[Provided entries — start]

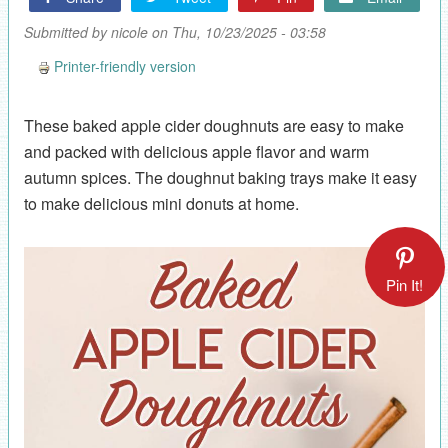
Submitted by
nicole
on Thu, 10/23/2025 - 03:58
Printer-friendly version
These baked apple cider doughnuts are easy to make
and packed with delicious apple flavor and warm
autumn spices. The doughnut baking trays make it easy
to make delicious mini donuts at home.
Pin It!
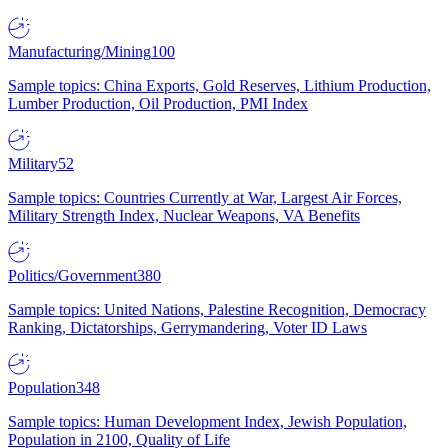
Manufacturing/Mining
100
Sample topics: China Exports, Gold Reserves, Lithium Production,
Lumber Production, Oil Production, PMI Index
Military
52
Sample topics: Countries Currently at War, Largest Air Forces,
Military Strength Index, Nuclear Weapons, VA Benefits
Politics/Government
380
Sample topics: United Nations, Palestine Recognition, Democracy
Ranking, Dictatorships, Gerrymandering, Voter ID Laws
Population
348
Sample topics: Human Development Index, Jewish Population,
Population in 2100, Quality of Life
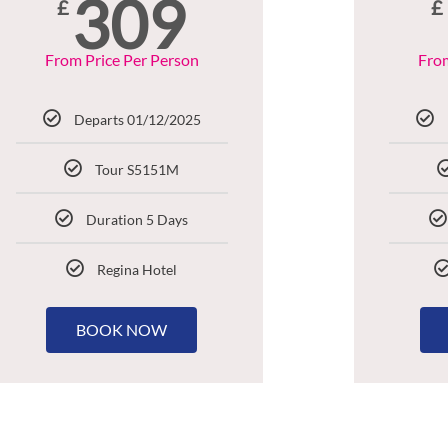
309
£
£
From Price Per Person
From
Departs 01/12/2025
Tour S5151M
Duration 5 Days
Regina Hotel
BOOK NOW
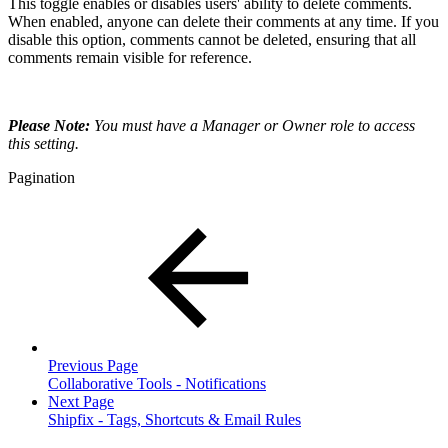
This toggle enables or disables users' ability to delete comments.
When enabled, anyone can delete their comments at any time. If you
disable this option, comments cannot be deleted, ensuring that all
comments remain visible for reference.
Please Note:
You must have a Manager or Owner role to access
this setting.
Pagination
Previous Page
Collaborative Tools - Notifications
Next Page
Shipfix - Tags, Shortcuts & Email Rules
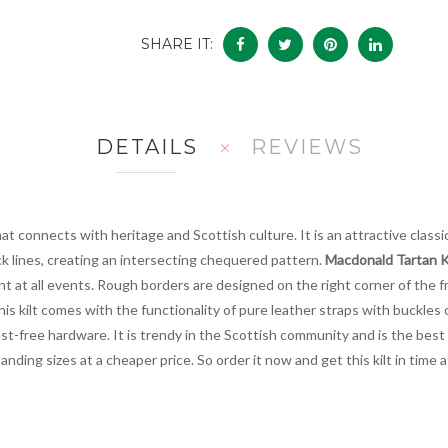
SHARE IT:
DETAILS
REVIEWS
t connects with heritage and Scottish culture. It is an attractive classic 
ck lines, creating an intersecting chequered pattern.
Macdonald Tartan K
t at all events. Rough borders are designed on the right corner of the f
his kilt comes with the functionality of pure leather straps with buckles 
rust-free hardware. It is trendy in the Scottish community and is the bes
anding sizes at a cheaper price. So order it now and get this kilt in time 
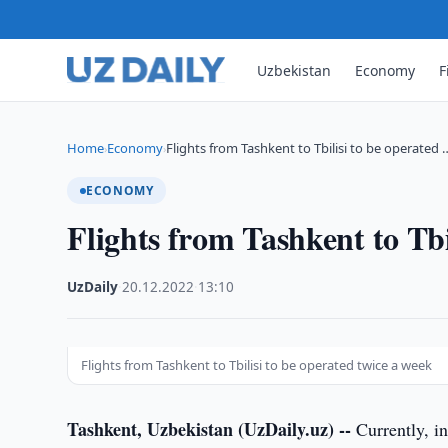
Uzbekistan
Economy
F
Home
Economy
Flights from Tashkent to Tbilisi to be operated 
›
›
ECONOMY
Flights from Tashkent to Tbi
UzDaily
·
20.12.2022
·
13:10
Flights from Tashkent to Tbilisi to be operated twice a week
Tashkent, Uzbekistan (UzDaily.uz) --
Currently, in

[Provided entries — finish]

## Assignment
Leaving out the pictures, print each line of the records above from the first up to and including the one that contains "Sample topics: Countries", exactly as written.

## Written response
Submitted by
nicole
on Thu, 10/23/2025 - 03:58
Printer-friendly version
These baked apple cider doughnuts are easy to make
and packed with delicious apple flavor and warm
autumn spices. The doughnut baking trays make it easy
to make delicious mini donuts at home.
Pin It!
Manufacturing/Mining
100
Sample topics: China Exports, Gold Reserves, Lithium Production,
Lumber Production, Oil Production, PMI Index
Military
52
Sample topics: Countries Currently at War, Largest Air Forces,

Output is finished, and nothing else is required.